Work instructions: Give back all of the records, exactly and completely.

Records from a data collection:
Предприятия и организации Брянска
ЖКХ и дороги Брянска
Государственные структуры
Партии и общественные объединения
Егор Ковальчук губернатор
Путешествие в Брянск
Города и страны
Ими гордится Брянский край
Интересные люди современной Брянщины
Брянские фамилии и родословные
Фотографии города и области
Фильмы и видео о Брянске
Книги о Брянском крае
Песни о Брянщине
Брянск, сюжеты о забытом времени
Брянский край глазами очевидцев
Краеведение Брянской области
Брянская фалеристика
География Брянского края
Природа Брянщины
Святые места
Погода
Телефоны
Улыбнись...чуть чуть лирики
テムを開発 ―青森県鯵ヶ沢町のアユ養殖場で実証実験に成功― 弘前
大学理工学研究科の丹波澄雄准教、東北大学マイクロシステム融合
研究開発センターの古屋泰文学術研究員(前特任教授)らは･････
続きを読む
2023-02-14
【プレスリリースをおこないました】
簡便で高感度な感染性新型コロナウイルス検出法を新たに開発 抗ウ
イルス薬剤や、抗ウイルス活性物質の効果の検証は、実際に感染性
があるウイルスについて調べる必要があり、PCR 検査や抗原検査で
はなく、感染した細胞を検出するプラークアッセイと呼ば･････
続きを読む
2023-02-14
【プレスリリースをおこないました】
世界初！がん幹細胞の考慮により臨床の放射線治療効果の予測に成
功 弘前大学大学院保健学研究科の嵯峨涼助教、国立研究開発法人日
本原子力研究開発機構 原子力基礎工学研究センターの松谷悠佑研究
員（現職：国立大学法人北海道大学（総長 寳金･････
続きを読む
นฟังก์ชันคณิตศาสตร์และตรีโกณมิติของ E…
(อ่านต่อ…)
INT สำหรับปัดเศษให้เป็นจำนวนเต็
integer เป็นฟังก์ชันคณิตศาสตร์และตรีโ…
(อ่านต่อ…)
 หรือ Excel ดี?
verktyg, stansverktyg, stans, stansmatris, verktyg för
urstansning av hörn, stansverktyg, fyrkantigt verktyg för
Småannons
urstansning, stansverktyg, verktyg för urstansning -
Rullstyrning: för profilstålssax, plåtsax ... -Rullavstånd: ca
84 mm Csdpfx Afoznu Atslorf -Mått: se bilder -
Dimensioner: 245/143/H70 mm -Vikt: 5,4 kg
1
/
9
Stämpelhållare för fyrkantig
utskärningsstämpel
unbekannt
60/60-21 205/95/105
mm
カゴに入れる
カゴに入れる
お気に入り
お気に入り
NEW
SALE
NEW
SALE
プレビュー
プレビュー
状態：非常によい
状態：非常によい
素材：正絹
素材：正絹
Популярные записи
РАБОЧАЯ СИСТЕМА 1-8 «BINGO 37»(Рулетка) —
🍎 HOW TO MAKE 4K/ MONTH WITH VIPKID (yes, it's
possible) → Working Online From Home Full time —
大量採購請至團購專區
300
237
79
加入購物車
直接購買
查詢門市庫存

Final answer:
Предприятия и организации Брянска
ЖКХ и дороги Брянска
Государственные структуры
Партии и общественные объединения
Егор Ковальчук губернатор
Путешествие в Брянск
Города и страны
Ими гордится Брянский край
Интересные люди современной Брянщины
Брянские фамилии и родословные
Фотографии города и области
Фильмы и видео о Брянске
Книги о Брянском крае
Песни о Брянщине
Брянск, сюжеты о забытом времени
Брянский край глазами очевидцев
Краеведение Брянской области
Брянская фалеристика
География Брянского края
Природа Брянщины
Святые места
Погода
Телефоны
Улыбнись...чуть чуть лирики
テムを開発 ―青森県鯵ヶ沢町のアユ養殖場で実証実験に成功― 弘前
大学理工学研究科の丹波澄雄准教、東北大学マイクロシステム融合
研究開発センターの古屋泰文学術研究員(前特任教授)らは･････
続きを読む
2023-02-14
【プレスリリースをおこないました】
簡便で高感度な感染性新型コロナウイルス検出法を新たに開発 抗ウ
イルス薬剤や、抗ウイルス活性物質の効果の検証は、実際に感染性
があるウイルスについて調べる必要があり、PCR 検査や抗原検査で
はなく、感染した細胞を検出するプラークアッセイと呼ば･････
続きを読む
2023-02-14
【プレスリリースをおこないました】
世界初！がん幹細胞の考慮により臨床の放射線治療効果の予測に成
功 弘前大学大学院保健学研究科の嵯峨涼助教、国立研究開発法人日
本原子力研究開発機構 原子力基礎工学研究センターの松谷悠佑研究
員（現職：国立大学法人北海道大学（総長 寳金･････
続きを読む
นฟังก์ชันคณิตศาสตร์และตรีโกณมิติของ E…
(อ่านต่อ…)
INT สำหรับปัดเศษให้เป็นจำนวนเต็
integer เป็นฟังก์ชันคณิตศาสตร์และตรีโ…
(อ่านต่อ…)
 หรือ Excel ดี?
verktyg, stansverktyg, stans, stansmatris, verktyg för
urstansning av hörn, stansverktyg, fyrkantigt verktyg för
Småannons
urstansning, stansverktyg, verktyg för urstansning -
Rullstyrning: för profilstålssax, plåtsax ... -Rullavstånd: ca
84 mm Csdpfx Afoznu Atslorf -Mått: se bilder -
Dimensioner: 245/143/H70 mm -Vikt: 5,4 kg
1
/
9
Stämpelhållare för fyrkantig
utskärningsstämpel
unbekannt
60/60-21 205/95/105
mm
カゴに入れる
カゴに入れる
お気に入り
お気に入り
NEW
SALE
NEW
SALE
プレビュー
プレビュー
状態：非常によい
状態：非常によい
素材：正絹
素材：正絹
Популярные записи
РАБОЧАЯ СИСТЕМА 1-8 «BINGO 37»(Рулетка) —
🍎 HOW TO MAKE 4K/ MONTH WITH VIPKID (yes, it's
possible) → Working Online From Home Full time —
大量採購請至團購專區
300
237
79
加入購物車
直接購買
查詢門市庫存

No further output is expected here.